Poll: Ron DeSantis faces 25-point hole in Iowa
Ron DeSantis on the trail. Image via DeSantis War Room.

DeSantis War Room
Trump has 42% support compared to 17% for DeSantis, with 10% going to South Carolina Sen. Tim Scott.

Ron DeSantis is facing challenges in the Hawkeye State.

 A new  Manhattan Institute poll of 625 likely Iowa caucus participants shows the Florida Governor and 2024 presidential candidate down by 25 points to Donald Trump.

Trump has 42% support compared to 17% for DeSantis, with 10% going to South Carolina Sen. Tim Scott. In single digits are candidates Vivek Ramaswamy, who has 6% support; Nikki Haley, who 5% of respondents say they back; Chris Christie and Mike Pence, at 4% each; and Doug Burgum, who has 3%.

This survey accords with another recent Iowa poll from American Greatness, which shows Trump ahead of DeSantis 42% to 15%.

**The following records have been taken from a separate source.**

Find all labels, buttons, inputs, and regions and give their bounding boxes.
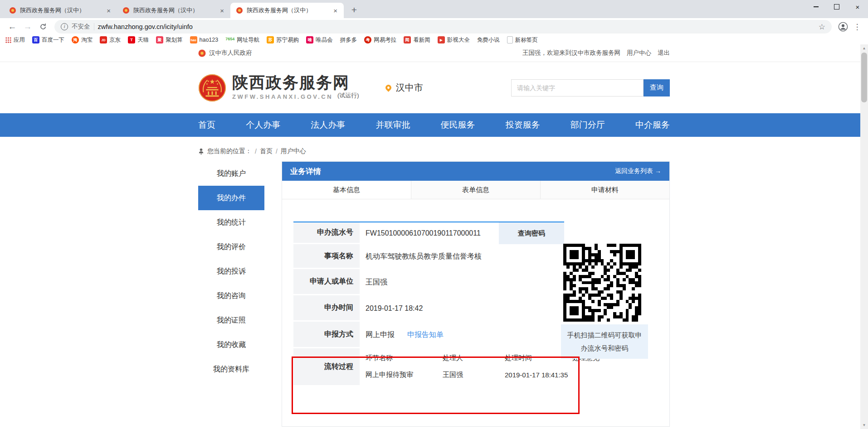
sidebar-item[interactable]: 我的统计 xyxy=(198,210,264,235)
bookmark-item[interactable]: 应用 xyxy=(5,36,25,44)
avatar-icon[interactable] xyxy=(836,20,850,34)
scroll-up-arrow[interactable]: ▲ xyxy=(860,44,868,52)
browser-tabs: 陕西政务服务网（汉中）×陕西政务服务网（汉中）×陕西政务服务网（汉中）× xyxy=(4,3,344,18)
nav-item[interactable]: 首页 xyxy=(198,113,215,137)
nav-item[interactable]: 个人办事 xyxy=(246,113,280,137)
nav-item[interactable]: 中介服务 xyxy=(635,113,670,137)
detail-value: FW15010000610700190117000011 xyxy=(360,222,499,244)
sidebar-item[interactable]: 我的资料库 xyxy=(198,357,264,381)
query-password-cell[interactable]: 查询密码 xyxy=(499,222,564,244)
notice-form-link[interactable]: 申报告知单 xyxy=(407,330,444,340)
sidebar-item[interactable]: 我的账户 xyxy=(198,161,264,186)
menu-kebab-icon[interactable]: ⋮ xyxy=(852,22,863,32)
table-row: 申报方式网上申报申报告知单 xyxy=(293,322,564,348)
panel-tab[interactable]: 表单信息 xyxy=(411,181,541,199)
logout-link[interactable]: 退出 xyxy=(658,49,670,57)
panel-tab[interactable]: 申请材料 xyxy=(541,181,669,199)
trial-label: (试运行) xyxy=(337,92,359,100)
bookmark-label: 免费小说 xyxy=(477,36,500,44)
welcome-text: 王国强，欢迎来到汉中市政务服务网 xyxy=(522,49,620,57)
breadcrumb-link-user-center[interactable]: 用户中心 xyxy=(281,147,306,155)
forward-button[interactable]: → xyxy=(21,20,34,34)
bookmark-item[interactable]: 苏苏宁易购 xyxy=(267,36,299,44)
tab-title: 陕西政务服务网（汉中） xyxy=(20,6,102,14)
search-input[interactable] xyxy=(511,79,644,96)
reload-icon xyxy=(39,23,47,30)
bookmark-favicon-icon: 闻 xyxy=(404,36,411,43)
bookmark-item[interactable]: 唯唯品会 xyxy=(306,36,333,44)
city-selector[interactable]: 汉中市 xyxy=(385,82,423,94)
bookmark-item[interactable]: 拼多多 xyxy=(340,36,357,44)
sidebar-item[interactable]: 我的办件 xyxy=(198,186,264,210)
sidebar-item[interactable]: 我的证照 xyxy=(198,308,264,333)
close-button[interactable]: × xyxy=(847,0,868,14)
url-text: zwfw.hanzhong.gov.cn/icity/uinfo xyxy=(98,23,193,30)
info-icon[interactable]: i xyxy=(61,23,68,30)
browser-tab[interactable]: 陕西政务服务网（汉中）× xyxy=(117,3,230,18)
site-logo[interactable]: 陕西政务服务网 ZWFW.SHAANXI.GOV.CN (试运行) xyxy=(198,74,359,102)
bookmark-item[interactable]: 闻看新闻 xyxy=(404,36,430,44)
favicon-icon xyxy=(9,7,16,14)
scroll-down-arrow[interactable]: ▼ xyxy=(860,421,868,429)
panel-tab[interactable]: 基本信息 xyxy=(282,181,411,199)
bookmark-item[interactable]: 7654网址导航 xyxy=(225,36,259,44)
nav-item[interactable]: 并联审批 xyxy=(375,113,410,137)
back-button[interactable]: ← xyxy=(5,20,19,34)
bookmark-item[interactable]: 聚聚划算 xyxy=(156,36,183,44)
page-scrollbar[interactable]: ▲ ▼ xyxy=(860,44,868,429)
sidebar-item[interactable]: 我的收藏 xyxy=(198,333,264,357)
gov-name: 汉中市人民政府 xyxy=(209,49,252,57)
scroll-thumb[interactable] xyxy=(861,53,867,102)
bookmark-item[interactable]: T天猫 xyxy=(128,36,149,44)
bookmark-item[interactable]: 淘淘宝 xyxy=(72,36,93,44)
site-title: 陕西政务服务网 xyxy=(232,74,359,91)
bookmark-item[interactable]: ▶影视大全 xyxy=(438,36,470,44)
process-cell: 2019-01-17 18:41:35 xyxy=(505,371,572,379)
bookmark-item[interactable]: JD京东 xyxy=(100,36,121,44)
bookmark-label: 网址导航 xyxy=(237,36,259,44)
bookmark-label: 应用 xyxy=(14,36,25,44)
user-center-link[interactable]: 用户中心 xyxy=(627,49,651,57)
bookmark-item[interactable]: haohao123 xyxy=(190,36,219,43)
bookmark-item[interactable]: 免费小说 xyxy=(477,36,500,44)
table-row: 申办流水号FW15010000610700190117000011查询密码 xyxy=(293,222,564,244)
detail-value: 王国强 xyxy=(360,269,564,295)
maximize-button[interactable] xyxy=(826,0,847,14)
browser-tab[interactable]: 陕西政务服务网（汉中）× xyxy=(4,3,117,18)
detail-value-text: 网上申报 xyxy=(366,330,395,340)
sidebar-item[interactable]: 我的评价 xyxy=(198,235,264,259)
qr-code xyxy=(563,244,641,322)
bookmark-star-icon[interactable]: ☆ xyxy=(819,22,825,32)
nav-item[interactable]: 便民服务 xyxy=(441,113,475,137)
nav-item[interactable]: 投资服务 xyxy=(506,113,540,137)
bookmark-item[interactable]: 新标签页 xyxy=(507,36,538,44)
qr-caption-line2: 办流水号和密码 xyxy=(561,342,648,355)
sidebar-item[interactable]: 我的咨询 xyxy=(198,284,264,308)
breadcrumb-link-home[interactable]: 首页 xyxy=(260,147,273,155)
search-button[interactable]: 查询 xyxy=(644,79,670,96)
back-to-list-link[interactable]: 返回业务列表 → xyxy=(615,167,661,175)
bookmark-item[interactable]: 百百度一下 xyxy=(32,36,64,44)
minimize-button[interactable] xyxy=(805,0,826,14)
national-emblem-icon xyxy=(198,74,226,102)
site-header: 陕西政务服务网 ZWFW.SHAANXI.GOV.CN (试运行) 汉中市 查询 xyxy=(0,62,868,113)
sidebar-item[interactable]: 我的投诉 xyxy=(198,259,264,284)
detail-label: 申报方式 xyxy=(293,322,360,348)
browser-tab[interactable]: 陕西政务服务网（汉中）× xyxy=(230,3,344,18)
nav-item[interactable]: 部门分厅 xyxy=(571,113,605,137)
tab-close-icon[interactable]: × xyxy=(106,7,112,14)
table-row: 申办时间2019-01-17 18:42 xyxy=(293,295,564,322)
gov-emblem-icon xyxy=(198,49,206,57)
url-bar[interactable]: i 不安全 zwfw.hanzhong.gov.cn/icity/uinfo ☆ xyxy=(54,20,832,34)
new-tab-button[interactable]: + xyxy=(347,3,361,17)
tab-close-icon[interactable]: × xyxy=(332,7,338,14)
bookmark-label: hao123 xyxy=(200,37,219,43)
nav-item[interactable]: 法人办事 xyxy=(311,113,345,137)
reload-button[interactable] xyxy=(36,20,50,34)
gov-portal-link[interactable]: 汉中市人民政府 xyxy=(198,49,252,57)
panel-header: 业务详情 返回业务列表 → xyxy=(282,162,669,181)
bookmark-item[interactable]: 考网易考拉 xyxy=(364,36,396,44)
detail-label: 流转过程 xyxy=(293,348,360,386)
tab-close-icon[interactable]: × xyxy=(219,7,225,14)
table-row: 申请人或单位王国强 xyxy=(293,269,564,295)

Fox Business survey released last month reveals just 5 points separate the Florida Governor and  Scott. DeSantis has 16% support, with Scott at 11%. Both contenders are far behind Trump, who is at 46%.

A recent Coefficient Poll shows DeSantis has 16% support, with Scott at 10%. Again, Trump is at 46%.

In a recent National Public Affairs poll, Trump is up 41% to 18%.

The Race to the White House polling average of the state shows Trump up 44% to 16% over DeSantis, meanwhile.

The Governor was in Iowa last week, but Sunshine State drama followed him, as DeSantis found himself squabbling with a reporter about a Florida controversy.

After a meet-and-greet event in Chariton, Iowa, the Governor was asked about the state’s 216-page set of social studies guidelines that includes instruction in Black history. Specifically, DeSantis was asked to weigh in on the document’s assertion that people may have benefited from learning skills while enslaved.

“You have, I think it’s like 200-plus pages of all kinds of stuff that you can’t read that,” DeSantis said, using awkward phrasing before he turned the heat on the reporter, asking, “Have you read it?”

The reporter then responded, asking DeSantis what his “opinion” was.

“You haven’t read it. So I’m just making that clear, that makes it very clear about the injustices of slavery in vivid detail. So anyone that actually read that and then listens to Kamala would know that she’s lying, and that particular provision about the skills, that was in spite of slavery,” DeSantis said.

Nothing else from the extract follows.